Here are eight predictions for the coming year in accordance with a hallowed tradition that I have previously not honored. If some of the supporting facts below seem unfamiliar, it could be because they have not received the attention they deserve. But they are real.

First, some good news about the U.S. economy:

  • Inflation will likely continue to fall until it becomes obvious that it is no longer a serious concern. Inflation (as measured by the Consumer Price Index) has already fallen precipitously over the last five months; annualized inflation has been 2.5% (July through November), as compared with 11.8% for the preceding five months (February through June). If this looks surprising, it’s because the number most reported in the media is for November 2021-November 2022, which is 7.1%. This is true, but not as informative about what’s been happening more recently.
  • The Fed will continue to harm the economy by raising interest rates unnecessarily. That’s the bad news. The economy will slow and unemployment will rise. The latest survey of economists finds a 70% probability of a recession. But, whether it’s technically a recession or “just” a slowdown, the pain will be real for many employees and job-seekers. Sadly, the Fed has caused most of the U.S. recessions since World War II by raising interest rates.
  • Pressure on the Fed to change course will increase as the economy worsens. This will come from Democrats — e.g., the Progressive Caucus in Congress. Republicans have a stake in a bad economy for the 2024 elections; in 2010, they helped ensure that unemployment was 9.4% in October, and Republicans picked up 63 seats in Congress a month later.
  • Congress will intervene again to pressure the White House to end U.S. involvement in the Saudi war in Yemen. Since 2015, the U.S. military has participated in a war led by Saudi Arabia that has killed hundreds of thousands of civilians, including many thousands of children. More than 6 million Yemenis are facing starvation because of the war. Congress can block U.S. involvement in Saudi airstrikes — which would very likely end the war — by invoking the War Powers Resolution. Congress did so twice under President Donald Trump and recently threatened a new vote, forcing the Biden administration to come to the table. In 2023, Congress will help end the war.
  • Congress will pressure the Treasury to allow for massive international aid to developing countries — at zero cost to the United States — as the world economy worsens. The Treasury Department is currently blocking hundreds of billions of dollars of aid to developing countries that would come from the International Monetary Fund. This has zero cost to the U.S. government and involves no loans or conditions. It could save hundreds of thousands of lives. The House of Representatives will pressure Treasury to allow it at the Fund, as it did successfully last year.
  • Starbucks workers will win a first contract.
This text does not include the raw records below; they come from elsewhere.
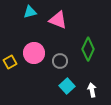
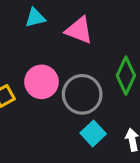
gray circle: (60, 61) -> (82, 94), size x1.6

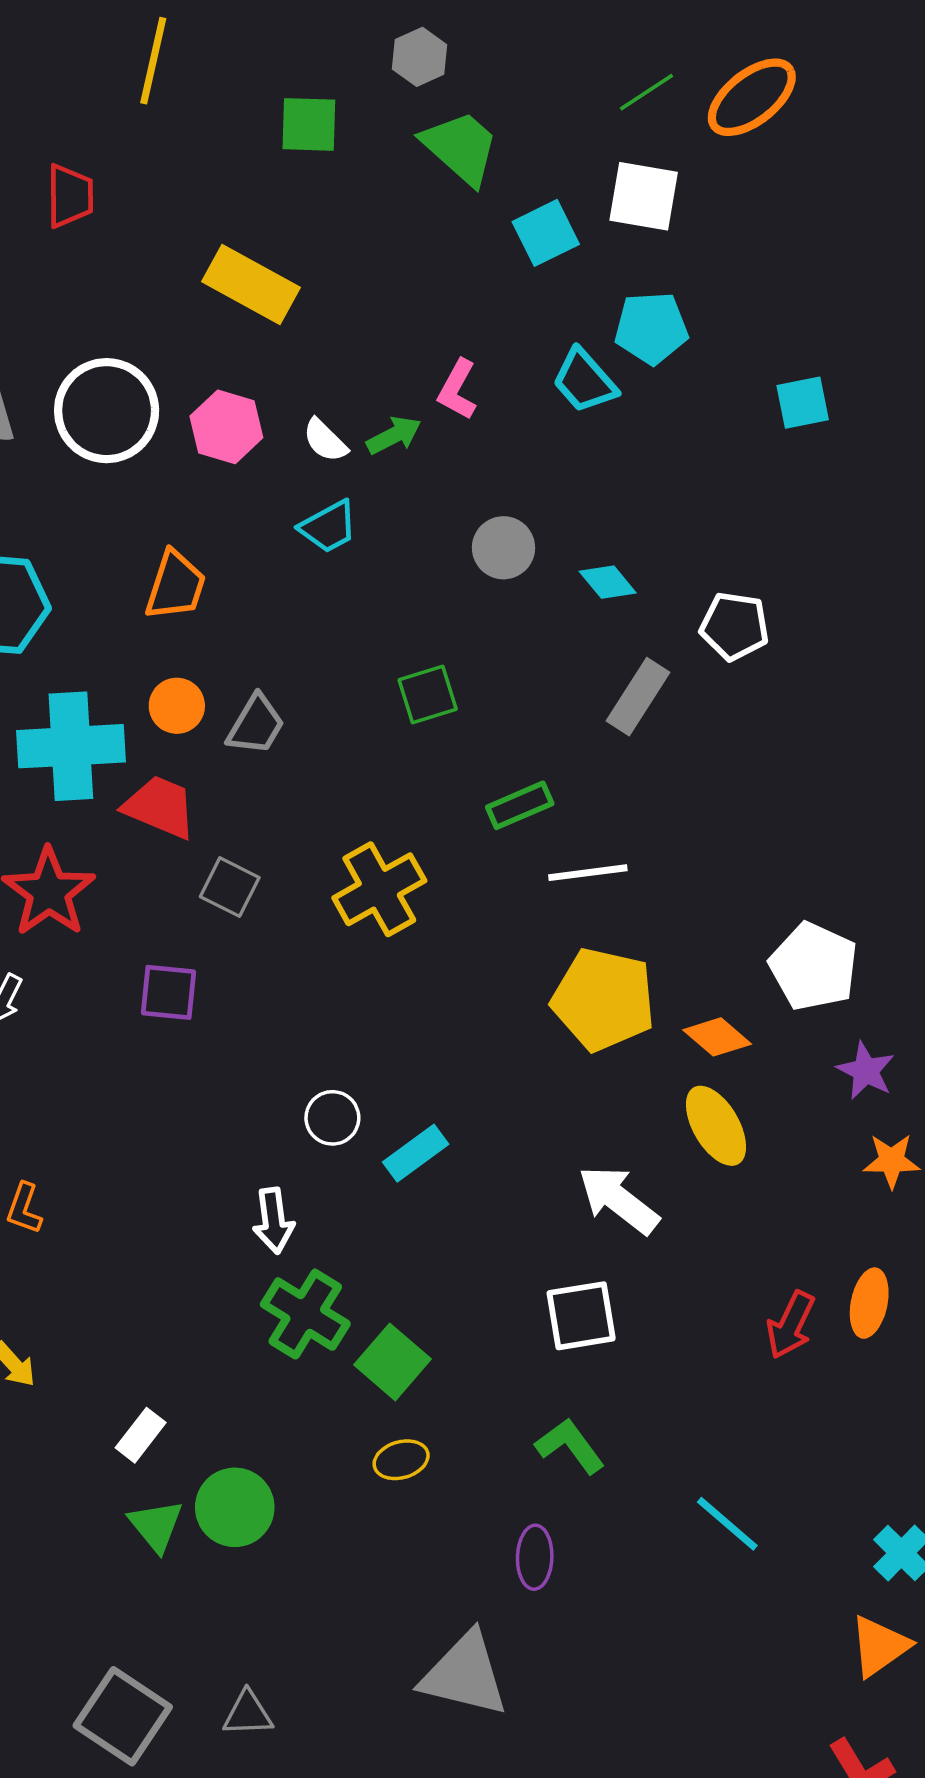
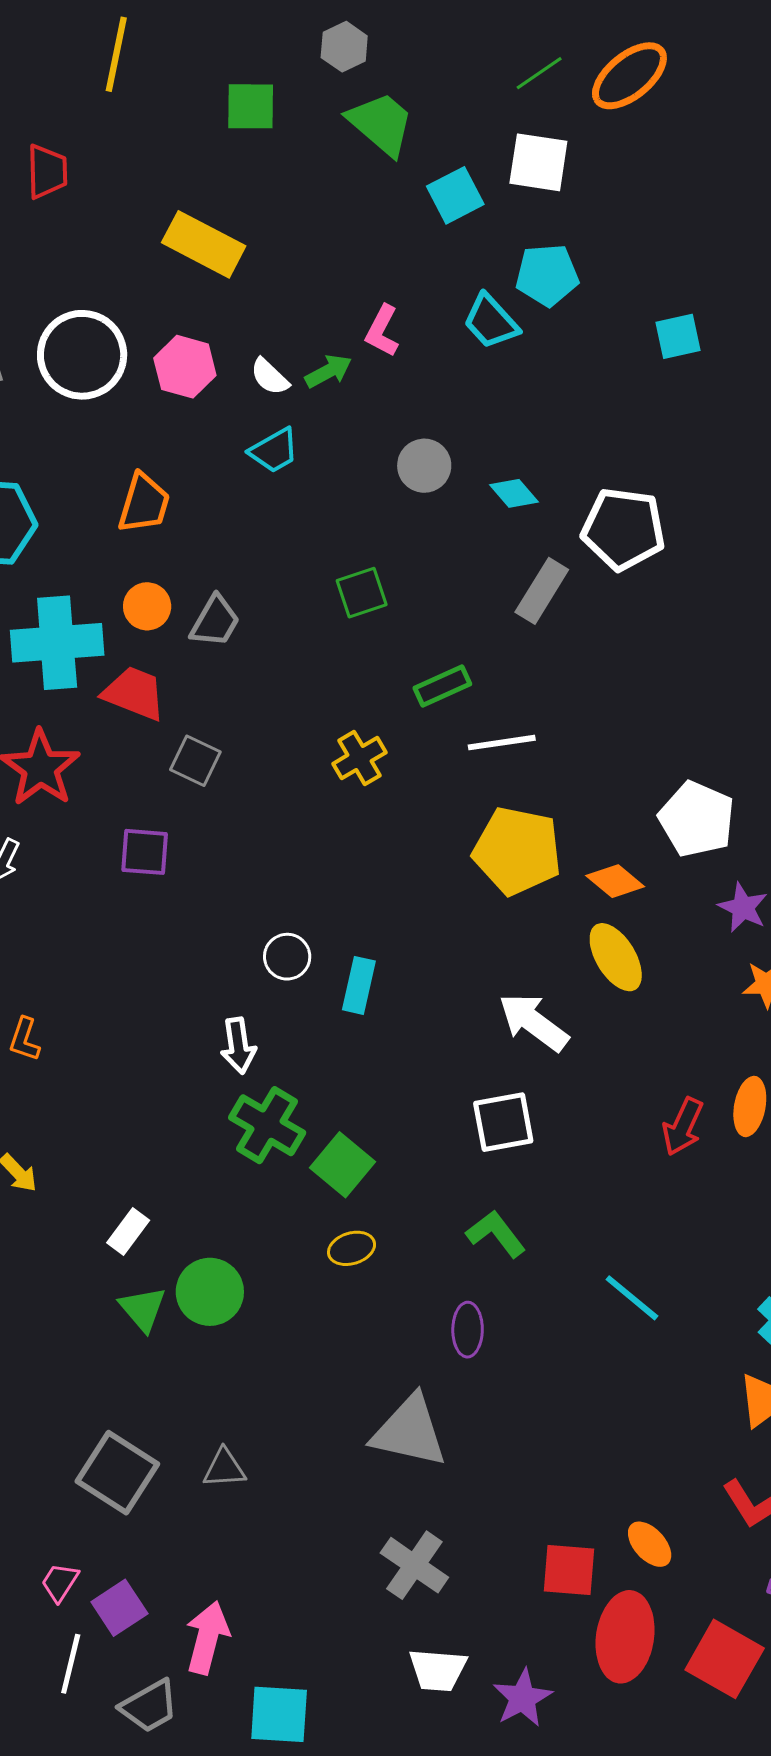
white pentagon: (734, 626) -> (623, 529), size x1.4
yellow cross: (379, 889) -> (359, 758), moved, size x0.7
cyan rectangle: (416, 1153) -> (359, 985), turned -40

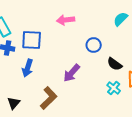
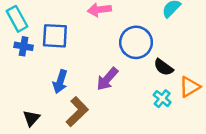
blue circle: (94, 45) -> (136, 42), size x1.6
blue arrow: (28, 68) -> (60, 82), moved

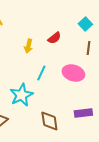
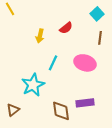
purple rectangle: (83, 113) -> (85, 103), moved

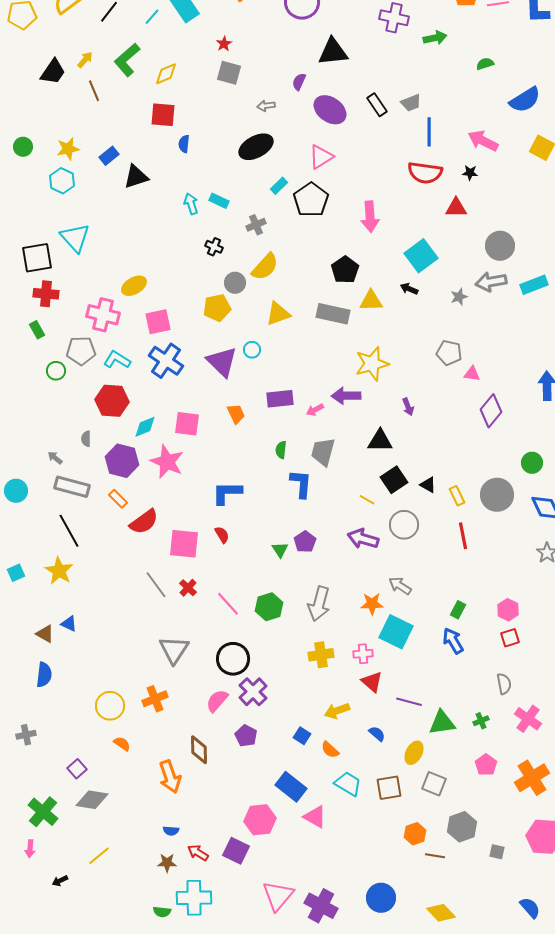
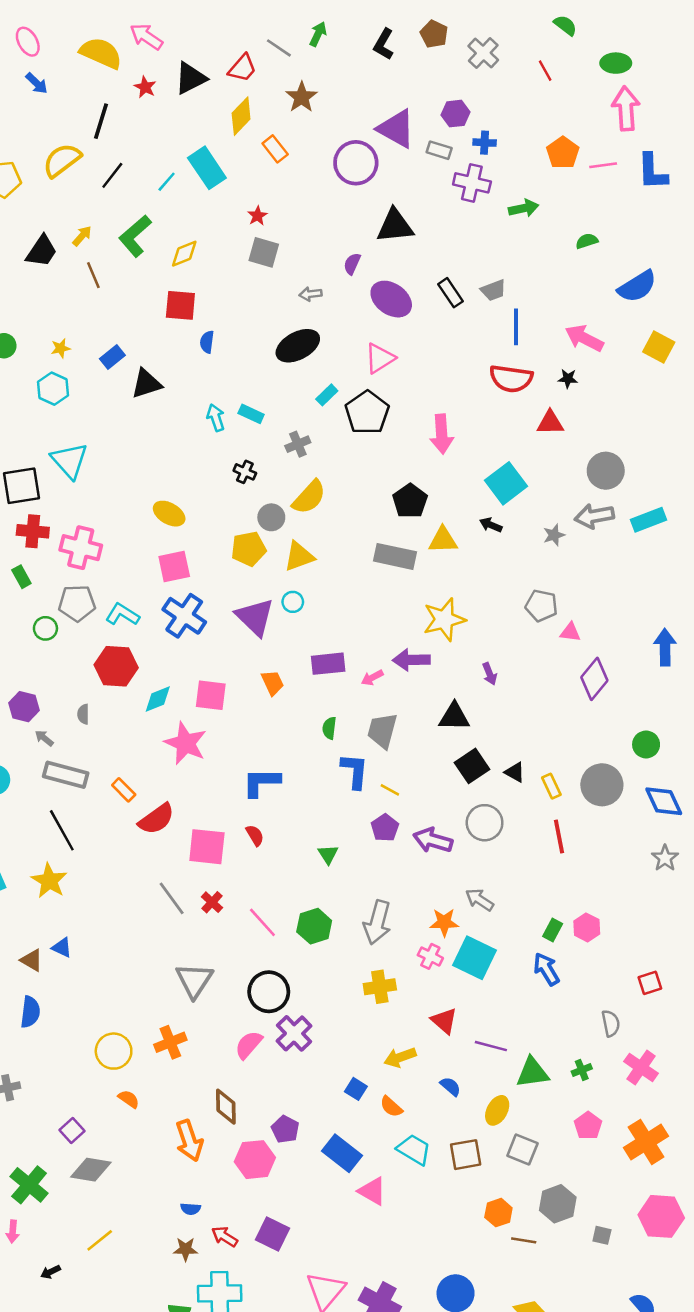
yellow star: (68, 149) -> (61, 348), size x0.7
yellow ellipse: (134, 286) -> (169, 514), moved, turned 60
yellow triangle: (278, 314) -> (299, 556), moved
pink cross: (103, 315) -> (81, 548), moved
purple hexagon: (122, 461) -> (24, 707), moved, size x0.7
yellow line: (367, 500) -> (390, 790), moved
purple pentagon: (305, 542) -> (385, 828), moved
pink hexagon: (508, 610) -> (587, 927), moved
red square: (510, 638) -> (650, 983), moved
pink cross: (363, 654) -> (430, 956), moved, turned 30
purple pentagon: (246, 736) -> (285, 1129), moved
pink hexagon: (260, 820) -> (255, 1160), moved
Interim CEO Howard Schultz does not appear ready to engage with a labor union. But once a majority votes for union representation — as workers have done at more than 260 Starbucks locations — the employer is required by law to bargain in good faith. With a wave of strike actions, backing from the Service Employees International Union and a stronger National Labor Relations Board, Starbucks workers will get their first contract next year — and change the company for the better.
  • The NBA and its players will not opt out of their current collective bargaining agreement. The current contract between the league and the NBA Players Association has an opt-out clause that allows either side to end it a year early. The opt-out deadline was Dec. 15; that’s been kicked down the road to Feb. 8, a sign that talks on a new agreement are progressing. The league is due for a new TV contract after the 2024-2025 season, which could be worth more than $75 billion. Most likely, both sides will want to know more about how that package looks before crafting a new labor deal.
  • Oscars 2023 — Spielberg could win. Do you know what people in Hollywood really like? Movies about people in Hollywood. “The Fablemans,” Steven Spielberg’s semi-autobiographical tale, could be the front-runner for Best Picture, Best Director, or both.

Mark Weisbrot is co-director of the Center for Economic and Policy Research in Washington. He is the author of “Failed: What the ‘Experts’ Got Wrong About the Global Economy.”